The oddest thing is I am as smart and personable and funny and outgoing as ever. Yet, I feel locked in a box made of sticky taffy. People look at me baffled when I try to explain or they forget or they ignore it all together. Cognition isn't personality or intelligence. It is brain function and the slow deterioration of mine is making me crazy.

Wednesday, April 11, 2012


When I was a girl, on particularly hot summer days, I loved to swim below the surface of a lake, almost deep enough for my back to touch the bottom, then flop over and stare up at the crazily distorted view. The light would reach down through the murk and spread out through the grey-green bits and seem to reach for me, pulling me back to the surface. It was so tempting to stay cocooned in the silent murky depths. When my need for oxygen would overcome the pull of this mysterious world I would float slowly to the surface and let the harshness of the sun and bright sky break across my face. Always, the pull of the water called me back underneath.

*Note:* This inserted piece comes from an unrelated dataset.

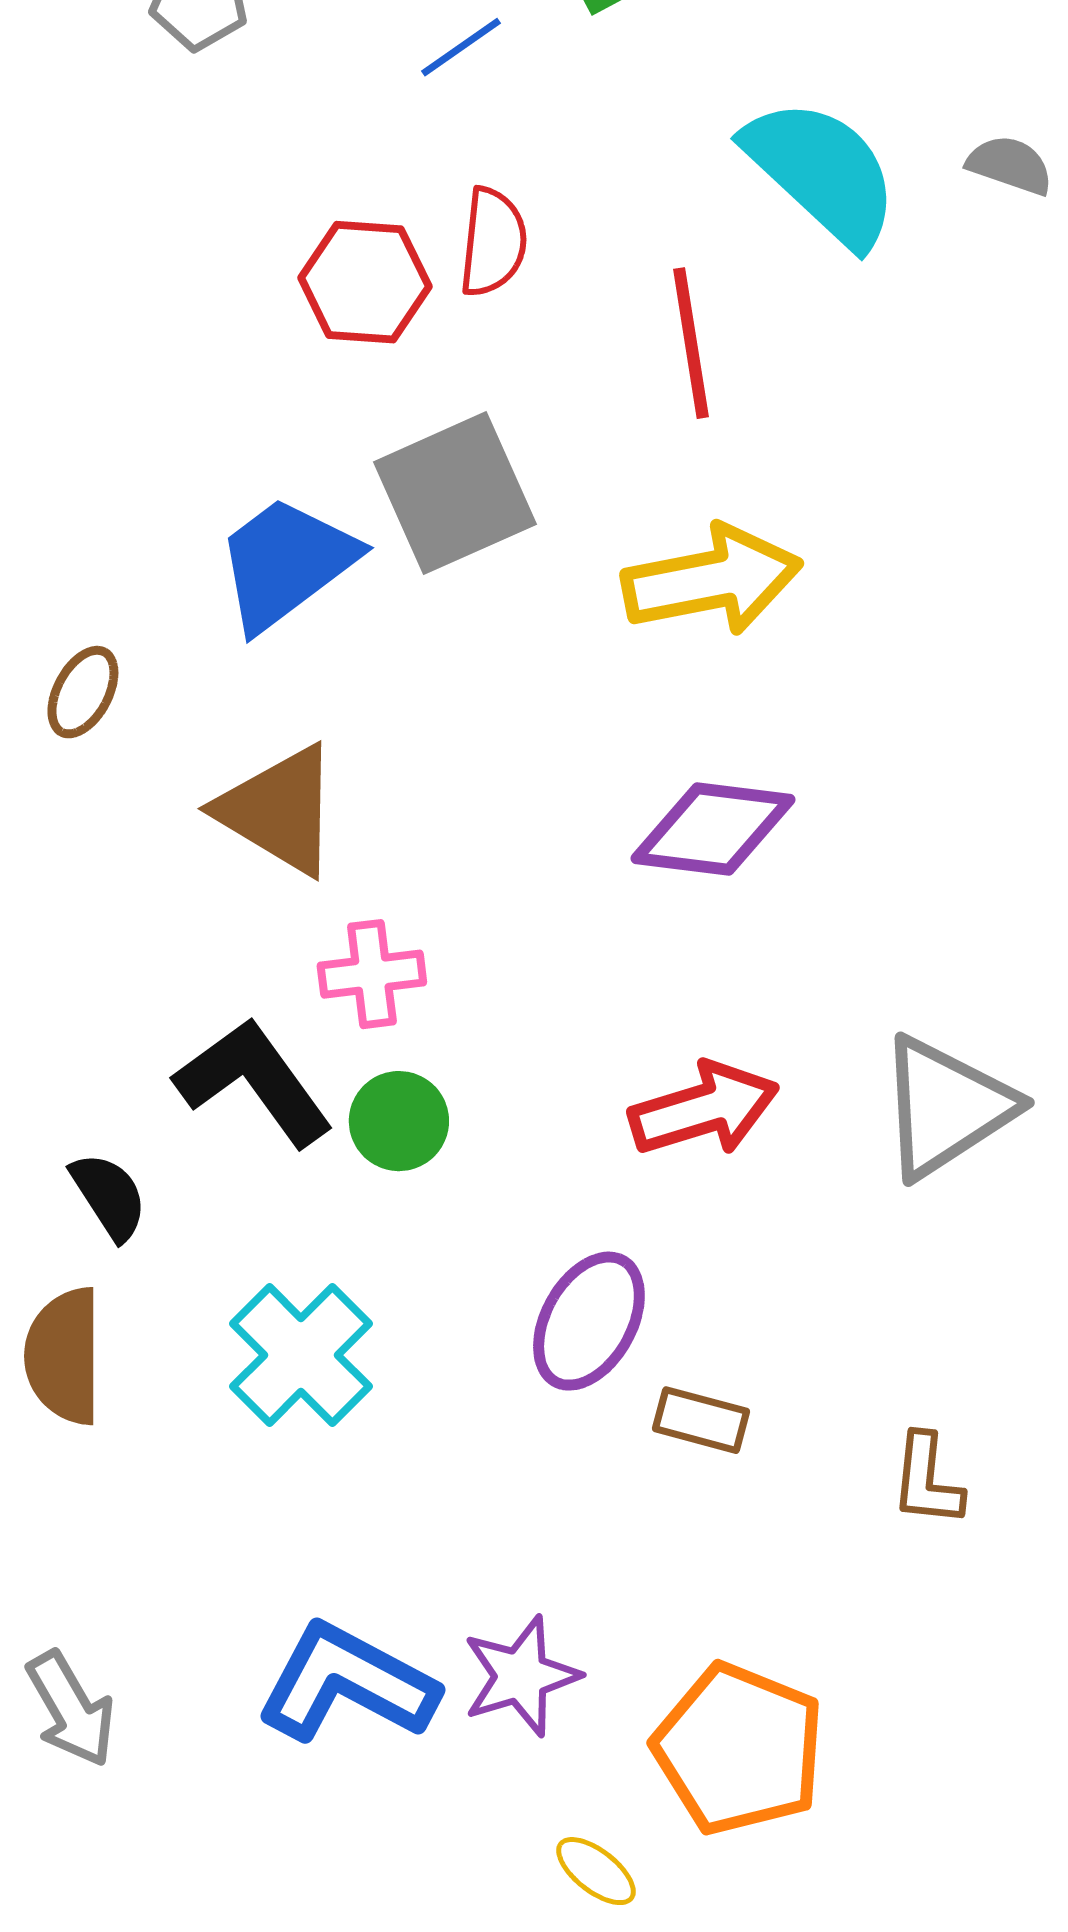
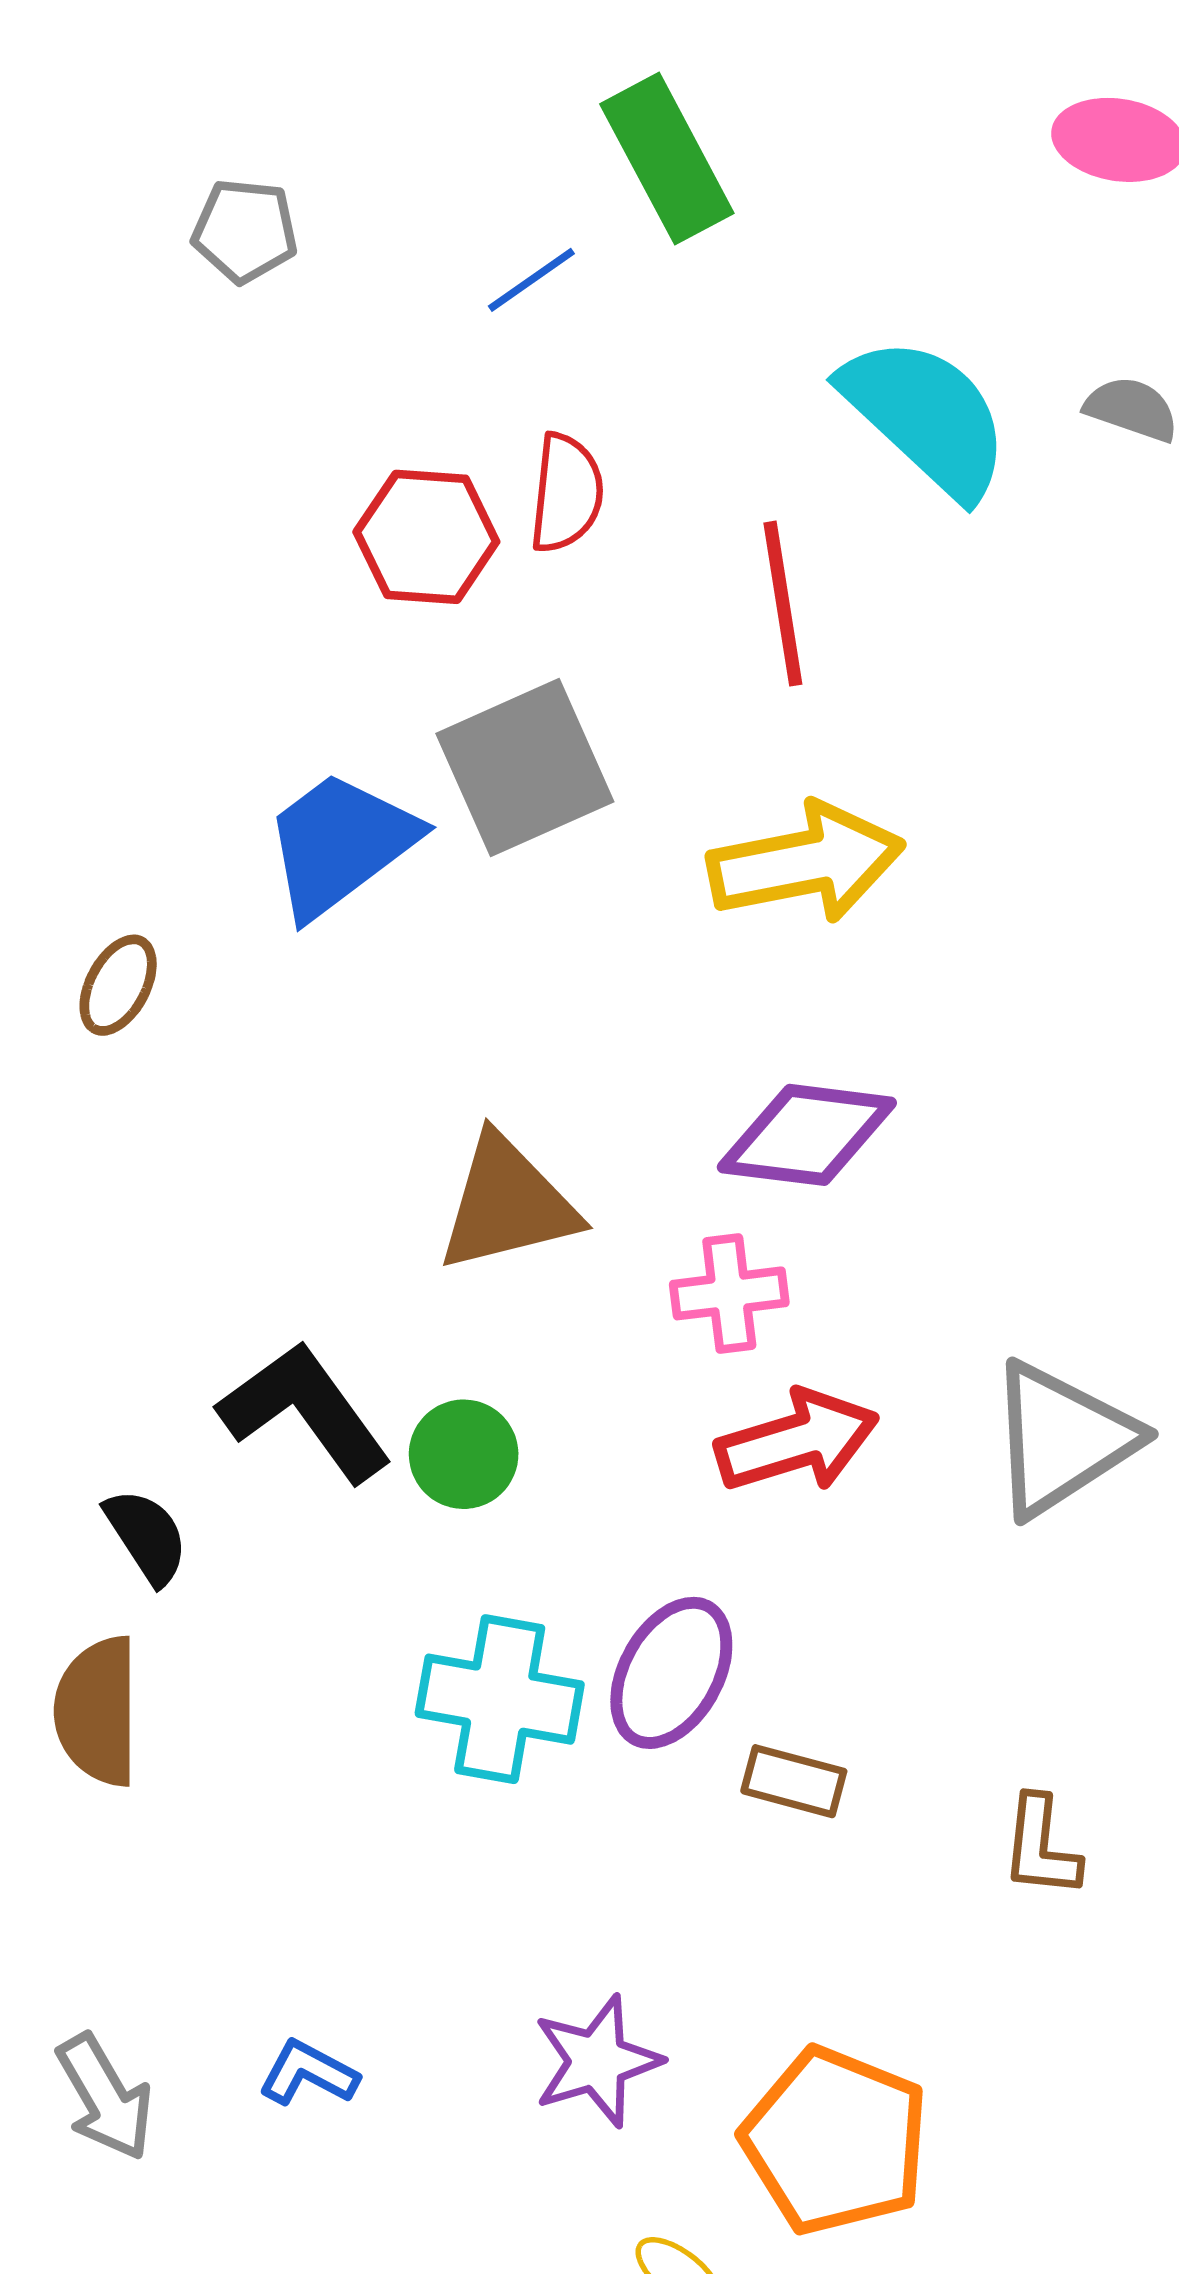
brown triangle: (279, 810) -> (507, 1204), moved, turned -45
pink cross: (372, 974) -> (729, 1293), moved
cyan cross: (301, 1355) -> (500, 1699), moved, turned -35
blue L-shape: (347, 1683) -> (308, 2073), moved, size x0.5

This past month has felt much like this. I don't know if it is the depression speaking louder than usual or the grinding nerve pain or the ongoing battle to take care of my basic needs or the long hours I am alone every day or the cognitive losses that are piling up or the never-ending battles with doctors or the toll this takes on my hubbie or this or that or the other thing. But it is all too much right now.
I think you have to have had a major tragedy or a chronic illness or poverty to really understand how alone one is with these things. At the end of the day, even with the many people who so graciously give of their time, love, and care, I am facing this monstrous reality alone. It is hard to say this, because I don't want for one second for anyone in my circle to think I don't appreciate them, but cold hard truth is: everyone else has to live their own lives and should. From friends and family with their own struggles, mortgages, kids, joys and sorrow to byzantine bureaucracies that ask more of me than I think I can give.
I haven't written in some time because I feel some social obligation to be appreciative of what I have. I don't want to offend. I do have much to be grateful for. To be blunt, I just don't know how much longer I can keep life and limb together.
And, I really don't have any choice but to figure something out. I do know that in order to keep writing this blog I have to have the freedom to be honest. So, if mucking around in the murky end of the pond isn't your cup of tea, I truly understand, most of the time, I'd rather not be here either.